Now once you did this grub v. 2.0+ will ask for a supervisor password every time you want to boot any menu item. This is a changed behavior from v. 1.9x which defaulted to allow all entries if no user restriction was specified. So you need to add '--unrestricted' to all 'menuentries' that any user shall be able to boot. You can edit '/boot/grub/grub.cfg' and add --unrestricted to (the default) menuentries. Or you can edit the 'linux_entry ()' function in '/etc/grub/10_linux' so that the 'echo "menuentry ..."' lines include --unrestricted by default:
[...]
echo "menuentry '$(echo "$title" | grub_quote)' --unrestricted ${CLASS} \$menuentry_id_option 'gnulinux-$version-$type-$boot_device_id' {" | sed "s/^/$submenu_indentation/"
else
echo "menuentry '$(echo "$os" | grub_quote)' --unrestricted ${CLASS} \$menuentry_id_option 'gnulinux-simple-$boot_device_id' {" | sed "s/^/$submenu_indentation/"
[...]
Make a backup of this file as it will be overwritten by grub updates. This way all Linux kernels detected by the script will be available to all users without identifying to grub via username / password.

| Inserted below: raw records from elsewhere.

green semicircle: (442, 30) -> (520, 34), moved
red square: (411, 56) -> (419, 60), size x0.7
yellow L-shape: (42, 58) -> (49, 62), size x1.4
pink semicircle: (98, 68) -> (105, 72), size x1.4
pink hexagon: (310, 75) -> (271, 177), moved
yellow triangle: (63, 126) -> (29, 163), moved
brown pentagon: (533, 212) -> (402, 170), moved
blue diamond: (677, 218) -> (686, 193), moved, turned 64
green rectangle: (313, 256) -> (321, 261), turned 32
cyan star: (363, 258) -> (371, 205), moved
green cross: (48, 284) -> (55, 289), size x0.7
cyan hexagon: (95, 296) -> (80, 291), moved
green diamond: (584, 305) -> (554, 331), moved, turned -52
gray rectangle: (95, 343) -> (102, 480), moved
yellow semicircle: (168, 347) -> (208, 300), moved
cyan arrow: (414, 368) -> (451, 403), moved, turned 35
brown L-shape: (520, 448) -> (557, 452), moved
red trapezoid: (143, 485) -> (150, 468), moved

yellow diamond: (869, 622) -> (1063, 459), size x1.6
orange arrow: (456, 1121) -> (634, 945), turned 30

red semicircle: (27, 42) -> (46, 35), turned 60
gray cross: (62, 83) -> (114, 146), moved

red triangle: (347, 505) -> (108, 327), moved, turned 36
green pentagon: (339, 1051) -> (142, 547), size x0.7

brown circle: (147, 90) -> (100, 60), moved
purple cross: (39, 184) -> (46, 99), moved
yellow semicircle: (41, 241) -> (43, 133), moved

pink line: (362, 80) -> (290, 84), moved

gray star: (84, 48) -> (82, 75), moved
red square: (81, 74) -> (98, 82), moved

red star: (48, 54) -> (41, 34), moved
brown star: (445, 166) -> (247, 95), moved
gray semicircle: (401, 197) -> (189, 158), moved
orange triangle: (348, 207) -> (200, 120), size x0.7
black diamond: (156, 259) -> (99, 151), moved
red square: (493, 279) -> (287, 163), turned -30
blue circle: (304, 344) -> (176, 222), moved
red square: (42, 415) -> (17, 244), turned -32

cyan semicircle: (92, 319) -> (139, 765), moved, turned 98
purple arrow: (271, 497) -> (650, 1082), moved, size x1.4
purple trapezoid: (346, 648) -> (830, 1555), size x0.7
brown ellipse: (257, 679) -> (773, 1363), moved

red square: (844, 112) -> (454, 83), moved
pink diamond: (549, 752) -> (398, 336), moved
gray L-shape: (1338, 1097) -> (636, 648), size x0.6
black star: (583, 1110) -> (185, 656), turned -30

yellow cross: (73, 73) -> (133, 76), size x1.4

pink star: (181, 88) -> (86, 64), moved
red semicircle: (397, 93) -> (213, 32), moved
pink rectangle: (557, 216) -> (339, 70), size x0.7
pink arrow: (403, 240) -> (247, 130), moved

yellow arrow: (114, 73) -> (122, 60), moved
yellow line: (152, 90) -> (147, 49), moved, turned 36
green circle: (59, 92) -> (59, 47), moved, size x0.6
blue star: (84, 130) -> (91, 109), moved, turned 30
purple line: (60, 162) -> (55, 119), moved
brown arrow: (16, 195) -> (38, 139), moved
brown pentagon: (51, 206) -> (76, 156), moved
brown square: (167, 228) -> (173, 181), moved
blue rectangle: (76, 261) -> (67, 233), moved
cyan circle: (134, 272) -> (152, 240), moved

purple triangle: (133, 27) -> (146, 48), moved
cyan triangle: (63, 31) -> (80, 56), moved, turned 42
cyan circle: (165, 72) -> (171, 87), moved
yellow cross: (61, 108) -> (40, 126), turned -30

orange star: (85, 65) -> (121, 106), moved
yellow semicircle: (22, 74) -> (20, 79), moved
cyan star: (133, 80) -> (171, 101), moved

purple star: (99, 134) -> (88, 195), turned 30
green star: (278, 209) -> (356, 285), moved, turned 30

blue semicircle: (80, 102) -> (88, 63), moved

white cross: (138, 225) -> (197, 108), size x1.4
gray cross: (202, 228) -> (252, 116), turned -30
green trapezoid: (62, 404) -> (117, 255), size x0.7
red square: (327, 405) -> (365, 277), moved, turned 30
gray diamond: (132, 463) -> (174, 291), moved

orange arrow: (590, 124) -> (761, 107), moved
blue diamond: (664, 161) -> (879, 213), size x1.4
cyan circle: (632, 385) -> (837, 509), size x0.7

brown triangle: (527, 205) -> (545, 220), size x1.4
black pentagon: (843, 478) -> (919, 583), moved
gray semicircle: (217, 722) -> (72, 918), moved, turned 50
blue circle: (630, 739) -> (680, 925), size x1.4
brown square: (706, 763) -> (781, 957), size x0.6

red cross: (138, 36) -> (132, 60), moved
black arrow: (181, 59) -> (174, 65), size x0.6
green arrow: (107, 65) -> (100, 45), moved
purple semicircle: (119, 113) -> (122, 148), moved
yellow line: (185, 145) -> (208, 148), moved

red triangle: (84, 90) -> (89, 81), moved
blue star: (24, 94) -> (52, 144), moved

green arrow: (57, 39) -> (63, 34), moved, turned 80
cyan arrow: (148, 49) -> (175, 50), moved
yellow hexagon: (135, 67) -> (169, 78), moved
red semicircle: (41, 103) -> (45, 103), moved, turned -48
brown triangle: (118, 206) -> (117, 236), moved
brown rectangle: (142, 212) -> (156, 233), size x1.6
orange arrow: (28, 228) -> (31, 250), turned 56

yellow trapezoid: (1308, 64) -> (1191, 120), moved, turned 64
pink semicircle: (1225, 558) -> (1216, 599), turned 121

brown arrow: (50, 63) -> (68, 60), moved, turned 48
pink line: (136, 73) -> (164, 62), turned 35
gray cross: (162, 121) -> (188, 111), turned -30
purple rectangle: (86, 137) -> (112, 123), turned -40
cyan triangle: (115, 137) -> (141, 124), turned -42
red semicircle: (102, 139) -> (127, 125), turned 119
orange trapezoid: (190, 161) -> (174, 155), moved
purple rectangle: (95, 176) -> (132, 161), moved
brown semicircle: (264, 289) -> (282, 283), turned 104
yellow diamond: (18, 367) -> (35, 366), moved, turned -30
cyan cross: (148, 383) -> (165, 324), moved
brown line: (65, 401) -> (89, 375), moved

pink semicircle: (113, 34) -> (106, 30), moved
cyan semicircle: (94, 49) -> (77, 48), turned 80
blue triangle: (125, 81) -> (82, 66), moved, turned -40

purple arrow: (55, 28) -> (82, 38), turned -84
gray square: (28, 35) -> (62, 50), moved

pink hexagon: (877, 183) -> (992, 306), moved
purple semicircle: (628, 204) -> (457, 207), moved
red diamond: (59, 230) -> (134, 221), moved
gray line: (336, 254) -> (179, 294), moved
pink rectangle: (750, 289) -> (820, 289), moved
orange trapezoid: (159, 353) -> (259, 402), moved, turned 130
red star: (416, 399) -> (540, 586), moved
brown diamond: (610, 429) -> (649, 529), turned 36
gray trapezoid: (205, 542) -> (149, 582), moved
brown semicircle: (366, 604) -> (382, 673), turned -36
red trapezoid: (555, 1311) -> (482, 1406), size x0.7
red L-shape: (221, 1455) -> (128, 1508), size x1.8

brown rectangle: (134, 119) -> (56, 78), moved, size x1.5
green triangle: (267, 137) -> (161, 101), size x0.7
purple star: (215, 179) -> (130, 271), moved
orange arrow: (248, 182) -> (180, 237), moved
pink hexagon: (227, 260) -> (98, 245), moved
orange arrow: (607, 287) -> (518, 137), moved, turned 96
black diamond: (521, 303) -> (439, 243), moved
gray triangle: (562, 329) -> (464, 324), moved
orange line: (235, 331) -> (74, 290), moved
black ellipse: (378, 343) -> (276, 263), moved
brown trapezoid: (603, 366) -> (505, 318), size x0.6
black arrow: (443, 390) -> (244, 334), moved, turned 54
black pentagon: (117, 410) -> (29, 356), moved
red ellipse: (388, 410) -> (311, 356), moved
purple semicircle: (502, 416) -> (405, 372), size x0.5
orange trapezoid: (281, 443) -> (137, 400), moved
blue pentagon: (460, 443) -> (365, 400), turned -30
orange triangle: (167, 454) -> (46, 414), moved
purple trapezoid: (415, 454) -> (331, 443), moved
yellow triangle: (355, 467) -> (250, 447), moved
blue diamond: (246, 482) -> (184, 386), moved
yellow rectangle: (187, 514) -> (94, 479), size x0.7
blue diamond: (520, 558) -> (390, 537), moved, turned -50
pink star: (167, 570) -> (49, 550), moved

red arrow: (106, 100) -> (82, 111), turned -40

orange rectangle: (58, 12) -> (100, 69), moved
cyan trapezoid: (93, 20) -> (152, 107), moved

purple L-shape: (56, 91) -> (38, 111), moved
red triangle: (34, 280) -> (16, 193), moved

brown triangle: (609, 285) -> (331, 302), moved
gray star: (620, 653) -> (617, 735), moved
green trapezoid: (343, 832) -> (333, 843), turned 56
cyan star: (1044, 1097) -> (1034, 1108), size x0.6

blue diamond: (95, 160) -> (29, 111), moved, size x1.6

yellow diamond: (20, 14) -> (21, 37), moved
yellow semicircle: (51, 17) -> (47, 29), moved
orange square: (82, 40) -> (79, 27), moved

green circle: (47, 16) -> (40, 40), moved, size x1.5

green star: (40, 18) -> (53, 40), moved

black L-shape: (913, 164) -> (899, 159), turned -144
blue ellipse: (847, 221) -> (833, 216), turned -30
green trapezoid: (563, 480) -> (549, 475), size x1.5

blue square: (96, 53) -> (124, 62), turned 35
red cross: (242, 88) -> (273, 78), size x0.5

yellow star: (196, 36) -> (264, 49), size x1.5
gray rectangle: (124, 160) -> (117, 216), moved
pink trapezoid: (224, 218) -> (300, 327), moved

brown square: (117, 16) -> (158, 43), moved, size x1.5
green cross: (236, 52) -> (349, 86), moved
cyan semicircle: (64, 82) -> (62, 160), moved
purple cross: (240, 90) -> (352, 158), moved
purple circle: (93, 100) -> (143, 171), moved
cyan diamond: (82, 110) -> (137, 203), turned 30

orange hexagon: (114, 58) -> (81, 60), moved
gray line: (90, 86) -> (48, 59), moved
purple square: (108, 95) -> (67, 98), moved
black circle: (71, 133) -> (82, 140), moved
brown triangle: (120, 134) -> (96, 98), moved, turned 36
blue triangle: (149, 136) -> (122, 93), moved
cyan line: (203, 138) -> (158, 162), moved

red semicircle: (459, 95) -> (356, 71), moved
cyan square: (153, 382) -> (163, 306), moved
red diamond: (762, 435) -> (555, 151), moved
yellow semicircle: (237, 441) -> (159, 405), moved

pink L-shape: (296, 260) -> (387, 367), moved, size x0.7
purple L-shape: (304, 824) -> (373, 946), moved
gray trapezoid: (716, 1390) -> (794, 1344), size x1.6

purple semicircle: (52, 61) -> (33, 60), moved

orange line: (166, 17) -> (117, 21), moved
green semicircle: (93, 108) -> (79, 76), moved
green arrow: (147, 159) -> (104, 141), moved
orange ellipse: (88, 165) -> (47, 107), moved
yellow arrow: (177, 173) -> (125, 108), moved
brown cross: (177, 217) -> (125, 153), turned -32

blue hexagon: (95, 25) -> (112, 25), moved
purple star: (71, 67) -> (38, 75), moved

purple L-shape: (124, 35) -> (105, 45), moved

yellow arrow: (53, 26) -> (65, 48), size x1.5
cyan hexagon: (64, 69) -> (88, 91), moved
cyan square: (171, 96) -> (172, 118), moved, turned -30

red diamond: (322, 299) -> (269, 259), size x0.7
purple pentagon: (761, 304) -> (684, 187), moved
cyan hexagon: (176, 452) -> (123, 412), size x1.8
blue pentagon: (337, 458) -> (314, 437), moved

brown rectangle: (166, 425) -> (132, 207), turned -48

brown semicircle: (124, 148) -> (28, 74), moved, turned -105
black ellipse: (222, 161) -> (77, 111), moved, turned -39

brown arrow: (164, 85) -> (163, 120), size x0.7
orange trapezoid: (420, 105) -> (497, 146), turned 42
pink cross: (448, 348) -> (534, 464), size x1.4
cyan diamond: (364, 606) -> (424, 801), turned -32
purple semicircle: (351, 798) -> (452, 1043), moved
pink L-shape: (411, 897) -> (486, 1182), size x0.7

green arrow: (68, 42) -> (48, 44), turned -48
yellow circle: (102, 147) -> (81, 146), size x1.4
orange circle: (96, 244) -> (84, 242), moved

Now issue update-grub to re-generate 'grub.cfg' with the amended menuentries.
If everything worked well, your system can now be booted unrestricted but the grub configuration can only be changed from the grub superusers after identifying with their username and password at the grub prompt.
Bonus point:
If you want to create menuentries that user2 (and any superuser) from the above example user list can run, add blocks like these to the end of '40_custom':
menuentry "Only user2 (or superuser) can run this Windows installation" --users user2 {
set root=(hd1,1)
chainloader +1
}
Update
16.12.2015:
Hector Marco and Ismael Ripoll have found a nearly unbelievable exploit in Grub2 that allows you to tap backspace 28 times to get a rescue shell and that way bypass a password prompt. Time to update!
Read the excellent analysis of the bug and the exploit vector in Hector Marco's blog post.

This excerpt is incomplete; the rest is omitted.